**About this task**. Pictures appear among the records below and must be omitted. Repeat exactly the lines from the line with "Mask anything matching 'colon'." to the line with "Outline aorta; reply with SVG masks.", both included.

(Dataset entries)
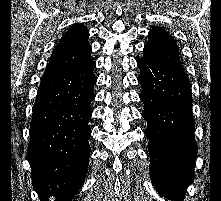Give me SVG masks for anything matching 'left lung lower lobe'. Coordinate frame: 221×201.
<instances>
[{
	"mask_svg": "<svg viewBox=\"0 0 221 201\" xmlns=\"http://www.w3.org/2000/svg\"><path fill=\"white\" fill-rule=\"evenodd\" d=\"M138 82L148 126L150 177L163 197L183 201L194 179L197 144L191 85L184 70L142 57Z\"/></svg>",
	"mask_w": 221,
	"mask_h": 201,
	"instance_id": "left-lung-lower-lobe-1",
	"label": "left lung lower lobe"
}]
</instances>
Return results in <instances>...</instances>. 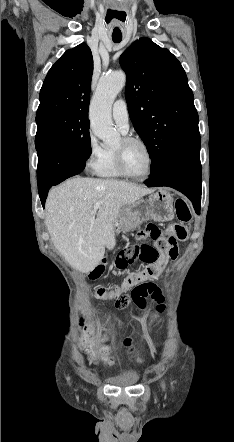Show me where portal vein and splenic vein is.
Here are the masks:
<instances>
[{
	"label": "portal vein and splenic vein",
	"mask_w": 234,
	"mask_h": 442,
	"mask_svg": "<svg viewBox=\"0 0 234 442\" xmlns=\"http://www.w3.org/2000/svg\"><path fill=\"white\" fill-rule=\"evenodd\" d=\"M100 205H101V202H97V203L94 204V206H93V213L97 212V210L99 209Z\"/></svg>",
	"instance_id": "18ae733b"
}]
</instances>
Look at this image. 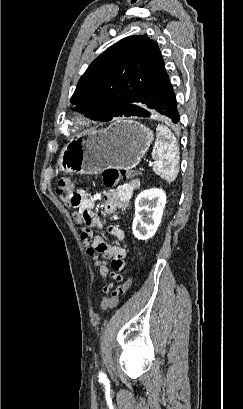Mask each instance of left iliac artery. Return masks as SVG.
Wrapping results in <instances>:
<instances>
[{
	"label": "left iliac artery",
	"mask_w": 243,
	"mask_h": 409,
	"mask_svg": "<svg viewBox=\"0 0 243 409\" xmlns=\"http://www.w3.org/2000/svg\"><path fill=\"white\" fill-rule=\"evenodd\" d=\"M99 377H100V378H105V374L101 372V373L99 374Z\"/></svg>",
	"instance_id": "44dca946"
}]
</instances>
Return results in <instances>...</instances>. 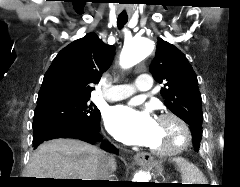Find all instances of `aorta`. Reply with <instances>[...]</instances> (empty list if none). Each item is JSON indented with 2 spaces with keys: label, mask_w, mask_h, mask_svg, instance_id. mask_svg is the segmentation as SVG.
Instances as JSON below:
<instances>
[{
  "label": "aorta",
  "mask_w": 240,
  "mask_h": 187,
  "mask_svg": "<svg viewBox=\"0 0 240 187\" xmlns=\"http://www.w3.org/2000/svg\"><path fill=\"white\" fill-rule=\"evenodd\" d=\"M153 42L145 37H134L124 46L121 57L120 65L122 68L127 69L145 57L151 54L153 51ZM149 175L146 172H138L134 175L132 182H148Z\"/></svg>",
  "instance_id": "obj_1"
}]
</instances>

...

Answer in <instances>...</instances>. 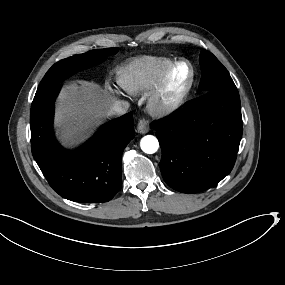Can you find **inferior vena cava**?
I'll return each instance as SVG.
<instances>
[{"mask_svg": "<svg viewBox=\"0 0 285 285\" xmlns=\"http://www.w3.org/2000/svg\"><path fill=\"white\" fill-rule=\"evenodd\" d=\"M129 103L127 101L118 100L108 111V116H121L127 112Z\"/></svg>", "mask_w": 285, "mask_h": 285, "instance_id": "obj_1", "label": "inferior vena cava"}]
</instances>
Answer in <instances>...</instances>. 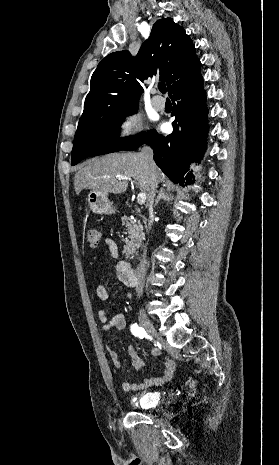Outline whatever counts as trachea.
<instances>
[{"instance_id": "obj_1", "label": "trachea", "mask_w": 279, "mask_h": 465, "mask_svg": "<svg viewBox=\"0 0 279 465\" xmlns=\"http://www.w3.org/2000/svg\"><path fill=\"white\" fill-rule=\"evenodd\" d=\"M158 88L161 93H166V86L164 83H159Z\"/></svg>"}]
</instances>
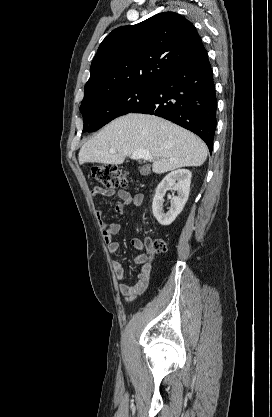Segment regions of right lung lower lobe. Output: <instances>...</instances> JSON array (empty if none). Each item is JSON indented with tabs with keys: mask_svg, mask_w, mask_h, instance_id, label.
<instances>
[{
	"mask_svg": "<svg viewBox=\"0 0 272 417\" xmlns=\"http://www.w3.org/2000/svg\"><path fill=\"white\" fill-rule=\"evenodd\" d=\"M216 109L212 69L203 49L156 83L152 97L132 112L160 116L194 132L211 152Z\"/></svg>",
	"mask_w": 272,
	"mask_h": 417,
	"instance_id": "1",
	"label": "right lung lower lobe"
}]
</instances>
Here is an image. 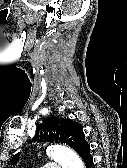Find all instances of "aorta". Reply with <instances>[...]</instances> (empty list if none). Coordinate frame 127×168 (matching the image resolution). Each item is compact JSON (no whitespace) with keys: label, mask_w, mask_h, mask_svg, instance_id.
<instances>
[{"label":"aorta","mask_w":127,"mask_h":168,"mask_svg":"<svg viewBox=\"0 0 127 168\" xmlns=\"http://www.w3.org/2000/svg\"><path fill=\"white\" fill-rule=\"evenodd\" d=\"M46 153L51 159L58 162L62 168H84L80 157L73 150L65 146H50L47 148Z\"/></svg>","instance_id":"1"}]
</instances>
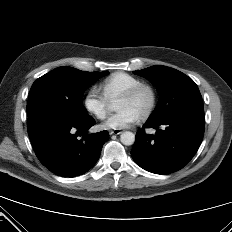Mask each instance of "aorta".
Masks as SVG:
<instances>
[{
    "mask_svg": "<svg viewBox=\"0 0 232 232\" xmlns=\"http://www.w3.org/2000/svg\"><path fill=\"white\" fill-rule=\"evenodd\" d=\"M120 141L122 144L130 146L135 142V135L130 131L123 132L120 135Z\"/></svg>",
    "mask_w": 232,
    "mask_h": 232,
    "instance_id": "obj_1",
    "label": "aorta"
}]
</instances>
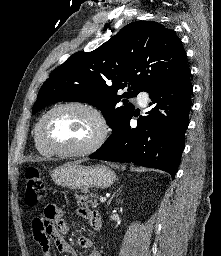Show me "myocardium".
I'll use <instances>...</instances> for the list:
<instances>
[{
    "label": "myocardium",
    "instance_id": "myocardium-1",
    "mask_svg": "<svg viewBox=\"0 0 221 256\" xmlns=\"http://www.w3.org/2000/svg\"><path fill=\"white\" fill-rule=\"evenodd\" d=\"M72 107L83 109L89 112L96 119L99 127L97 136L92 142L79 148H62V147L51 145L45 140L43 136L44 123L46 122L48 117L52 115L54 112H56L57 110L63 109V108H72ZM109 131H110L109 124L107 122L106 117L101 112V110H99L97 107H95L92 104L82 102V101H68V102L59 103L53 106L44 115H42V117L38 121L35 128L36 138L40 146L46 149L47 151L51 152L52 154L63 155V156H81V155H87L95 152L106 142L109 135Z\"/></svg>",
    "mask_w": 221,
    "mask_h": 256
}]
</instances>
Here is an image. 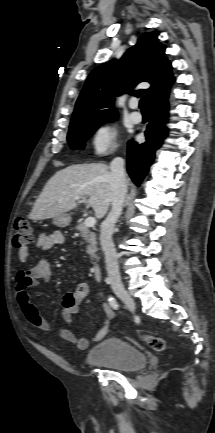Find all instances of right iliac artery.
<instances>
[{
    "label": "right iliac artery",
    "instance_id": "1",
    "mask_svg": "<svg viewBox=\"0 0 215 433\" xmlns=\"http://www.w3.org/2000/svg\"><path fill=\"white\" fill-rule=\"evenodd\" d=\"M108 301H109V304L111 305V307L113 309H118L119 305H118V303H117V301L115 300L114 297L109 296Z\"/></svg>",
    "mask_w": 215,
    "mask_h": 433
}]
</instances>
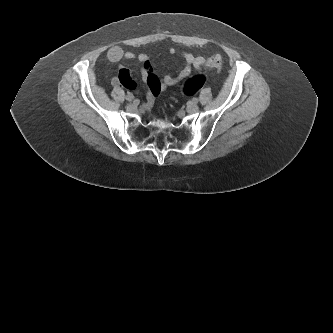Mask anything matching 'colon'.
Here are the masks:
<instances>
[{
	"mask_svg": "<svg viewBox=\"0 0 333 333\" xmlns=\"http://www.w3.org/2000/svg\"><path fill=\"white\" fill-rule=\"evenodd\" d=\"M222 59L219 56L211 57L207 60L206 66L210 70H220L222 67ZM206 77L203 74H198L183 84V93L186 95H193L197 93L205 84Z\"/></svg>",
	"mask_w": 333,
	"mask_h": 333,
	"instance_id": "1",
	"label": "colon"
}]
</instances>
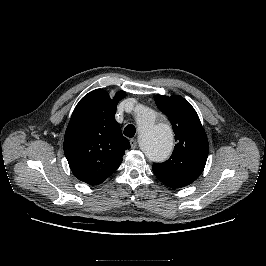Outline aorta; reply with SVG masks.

**Response to this exercise**.
Mask anything matching 'colon'.
Here are the masks:
<instances>
[{
	"mask_svg": "<svg viewBox=\"0 0 333 333\" xmlns=\"http://www.w3.org/2000/svg\"><path fill=\"white\" fill-rule=\"evenodd\" d=\"M222 59L219 56L211 57L207 60L206 66L210 70H220L222 67ZM206 77L203 74H198L183 84V93L186 95H193L197 93L205 84Z\"/></svg>",
	"mask_w": 333,
	"mask_h": 333,
	"instance_id": "1",
	"label": "colon"
}]
</instances>
Outline aorta; reply with SVG masks.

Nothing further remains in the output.